C’est sur les lacs du Jura que j’ai enfin rencontré Sympetrum vulgatum, le dernier Sympetrum français qui manquait à ma collection. La rencontre a été difficile, car la fin d’été est anormalement fraîche et nuageuse en altitude ; les Sympetrum recherchent la chaleur et se posent le plus souvent au sol, sur les cailloux clairs ou les platelages provoquant des contrastes violents pour le photographe.
Description – Identification
Le Sympetrum vulgaire, tel est son nom français, est à peine plus petit que S. striolatum, il est de taille équivalente à S. sanguineum et mesure 35 à 40 mm.
Les mâles matures ont la face rougeâtre, de fortes larmes noires descendant le long des yeux, le thorax brun terne sans zones nettement contrastées, toutes les implantations alaires rouges, les pattes noires avec une bande postérieure jaunâtre ou rougeâtre, un abdomen rouge faiblement dilaté distalement, avec des marques noirs sur S8 et S9.
On peut facilement le confondre avec S. striolatum, notamment sur une vue dorsale, mais ce dernier montre des bandes contrastées sur la face latérale du thorax, n’a pas de larme noire marquée le long des yeux et ses insertions alaires postérieures sont jaunâtres.
Les femelles matures portent les mêmes larmes, le thorax (bien marqués de sutures sombres) et l’abdomen sont jaunes, rougeâtres en vieillissant, la lame vulvaire est saillante.
Il est parfois difficile de les séparer des femelles S. striolatum, cependant cette dernière n’a pas de larmes noires et sa lame vulvaire est beaucoup moins saillante.
Habitat – Distribution géographique
Il accepte tous types d’eaux stagnantes, fossés, mares, étangs, lacs pour peu qu’ils soient bien végétalisés.
Même s’il est très commun en Europe du Nord et de l’Est, jusqu’au Japon, il est très rarement signalé en plaine en France, et très peu dans l’ouest ; si l’on se réfère aux Annales de la société Linnéenne de Maine-et-Loire, il n’y aurait plus été vu depuis 1853 !
Au sud, il pénètre à peine l’Italie et l’Espagne, il est présent en Angleterre et au sud de la Scandinavie, atteint l’Asie centrale et l’Iran.
Sans vouloir être désagréable 😉, beaucoup de données françaises anciennes et modernes, et les données actuelles, sans photos, en dehors des massifs montagneux, sont à prendre avec des pincettes.
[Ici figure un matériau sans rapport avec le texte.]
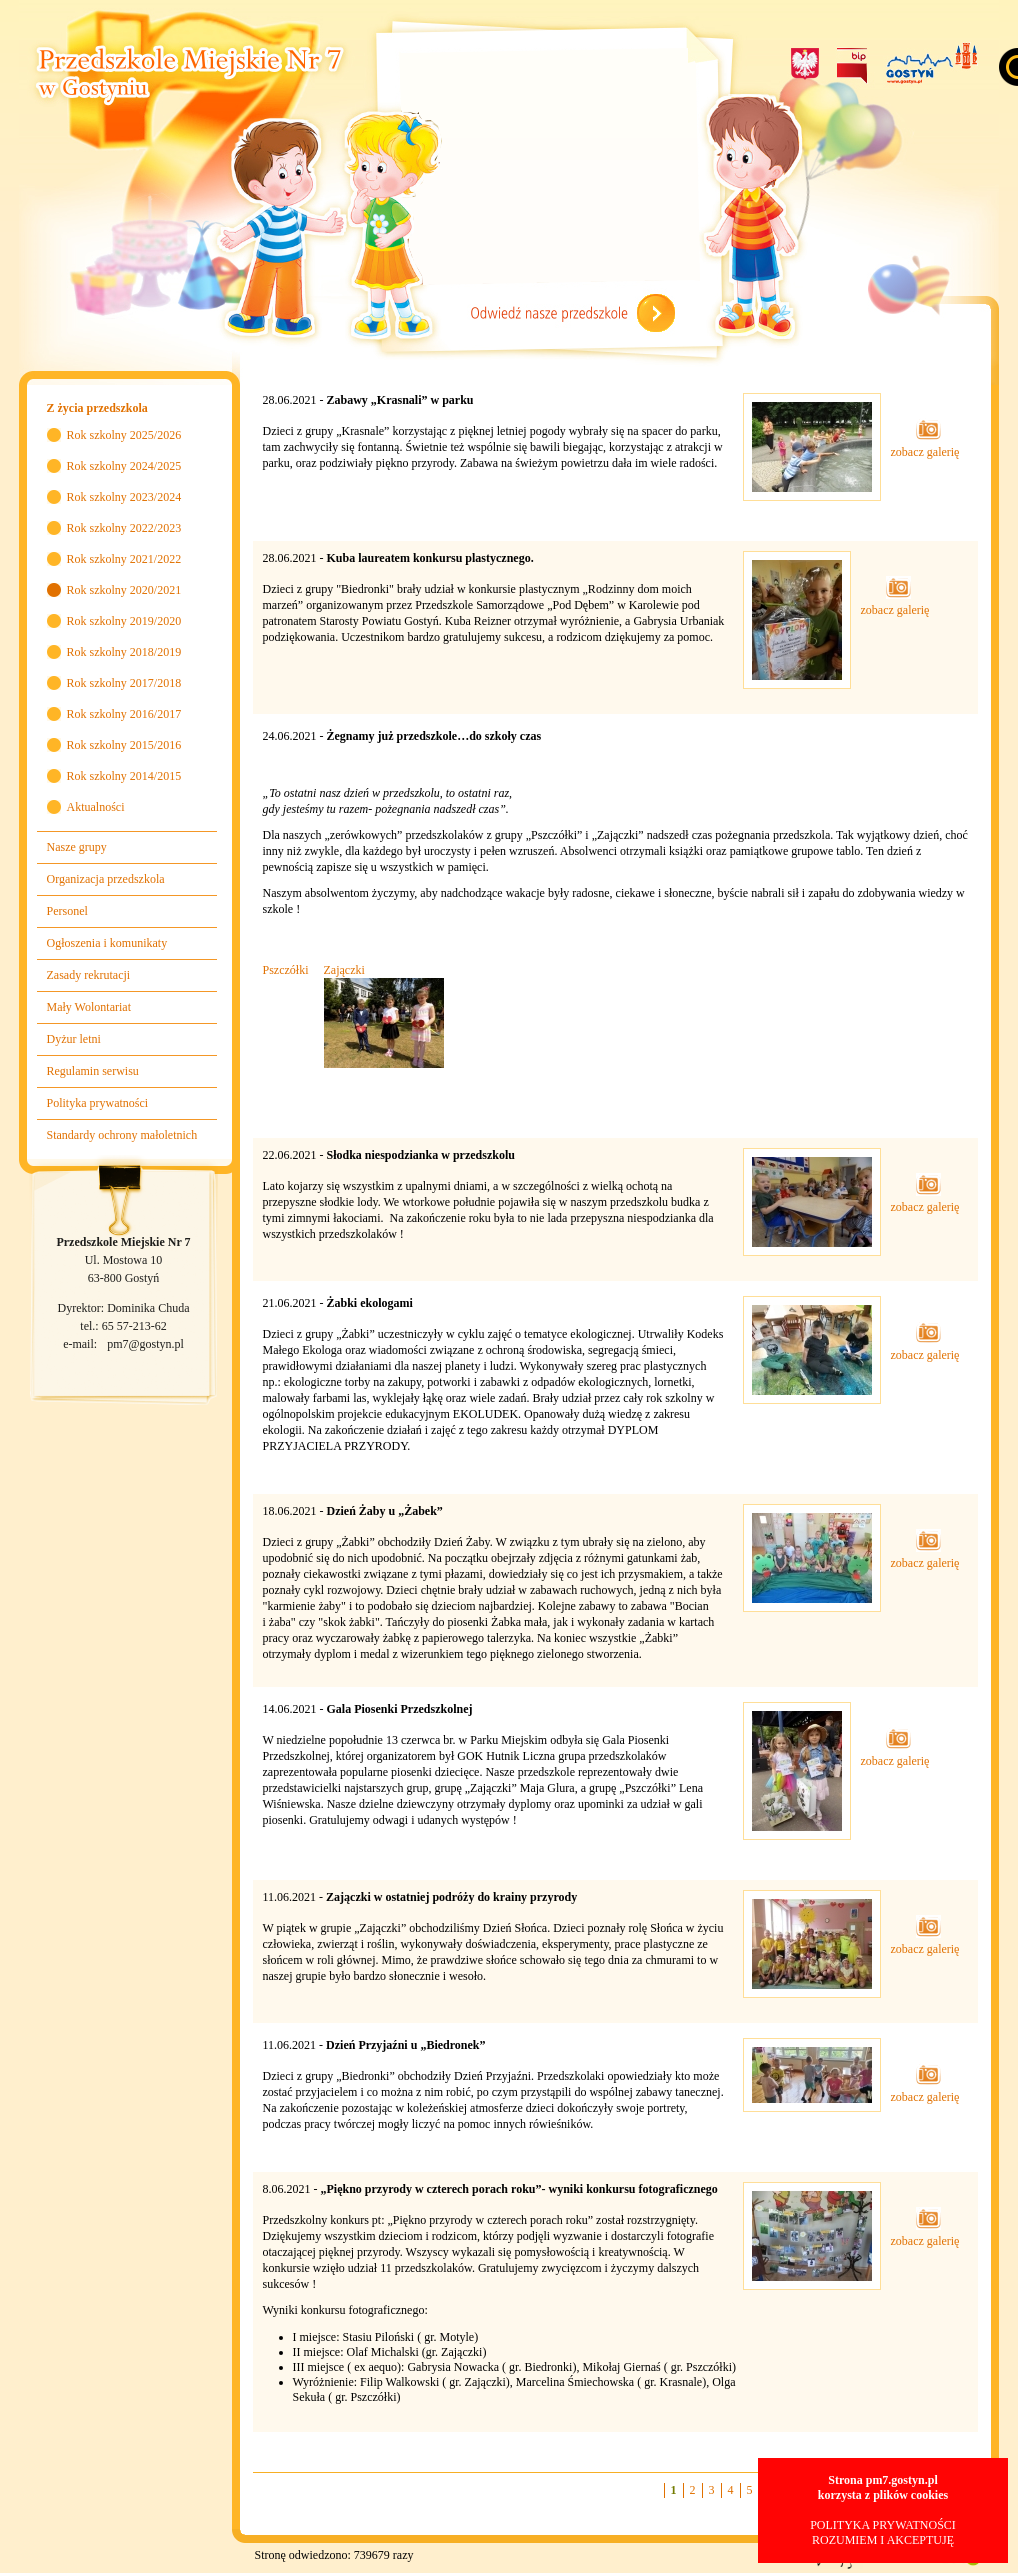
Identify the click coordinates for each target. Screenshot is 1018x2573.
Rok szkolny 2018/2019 (124, 652)
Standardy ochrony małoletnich (122, 1135)
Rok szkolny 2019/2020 (124, 621)
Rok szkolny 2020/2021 (124, 590)
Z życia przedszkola (97, 408)
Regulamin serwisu (93, 1071)
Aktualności (96, 807)
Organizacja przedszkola (106, 879)
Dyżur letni (74, 1039)
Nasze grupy (77, 847)
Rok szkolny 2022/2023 (124, 528)
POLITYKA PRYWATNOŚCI (883, 2525)
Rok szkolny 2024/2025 (124, 466)
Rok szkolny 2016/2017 (124, 714)
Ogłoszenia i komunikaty (107, 943)
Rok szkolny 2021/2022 (124, 559)
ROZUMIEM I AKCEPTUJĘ (883, 2540)
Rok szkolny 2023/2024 (124, 497)
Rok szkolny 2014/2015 (124, 776)
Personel (67, 911)
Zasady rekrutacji (89, 975)
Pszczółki (286, 970)
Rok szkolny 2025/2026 (124, 435)
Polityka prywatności (98, 1103)
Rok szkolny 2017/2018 (124, 683)
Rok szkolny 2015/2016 (124, 745)
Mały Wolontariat (89, 1007)
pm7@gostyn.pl (145, 1344)
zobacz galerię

Si vulgatum peut être traduit par vulgaire et suggère qu’il est commun ; c’est loin d’être le cas et beaucoup de débutants, le croyant très répandu, faute d’investigations plus poussées, identifiaient de façon erronée des S. striolatum, sanguineum ou meridionale en Sympetrum vulgatum. Mais il ne faut jamais négliger les individus errants, d’autant qu’il montre certaines facultés à s’éloigner en nombre de ses lieux d’émergence.
Atlas dynamique des Odonates de France
IUCN Red list où il est classé en least concern, ce qui n’est pas le cas en France…
Comportement – Biologie
En dehors de la ponte, il est souvent à quelque distance de l’eau et aime se poser au sol ou sur les rochers, ne dédaignant pas les rameaux secs ou la végétation basse. L’accouplement se fait au sol ou à faible hauteur et dure 5 à 10 minutes. La ponte s’ensuit en tandem, la femelle touchant l’eau de son abdomen dans des eaux peu profondes.
La phase larvaire comporte 9 à 11 ou 15 stades et dure un an, sans doute plus dans les lacs de montagne puisque l’espèce atteint 2500 m d’altitude.
Période de vol
C’est un Sympetrum d’été ou de fin d’été puisque le pic des données s’étend de juillet à septembre, avec des apparitions précoces en mai, sujettes à caution, en raison des erreurs d’identification aussi communes qu’il est vulgaire.
Étymologie
Sympetrum, du grec Sym-piézein, « compressé » et etron, « abdomen ». Newmann (1833) qui a créé le genre croyait, de façon erronée, que c’était une caractéristique du genre, ce qui est étonnant, car ce n’était déjà pas vrai pour toutes les espèces connues à l’époque.
Vulgatum, signifie commun en latin, ce qui est exact en Europe centrale ou l’espèce est localement dominante.
Il faut souligner la signification de son nom vernaculaire, -vulgaire, qui ne signifie pas qu’il a un comportement désagréable 😉, ce terme est à prendre dans son sens un peu oublié de « commun », ce qui est une regrettable erreur pour les amateurs français…
Les Anglo-Saxons l’ont bien plus justement appelé Moustached darter.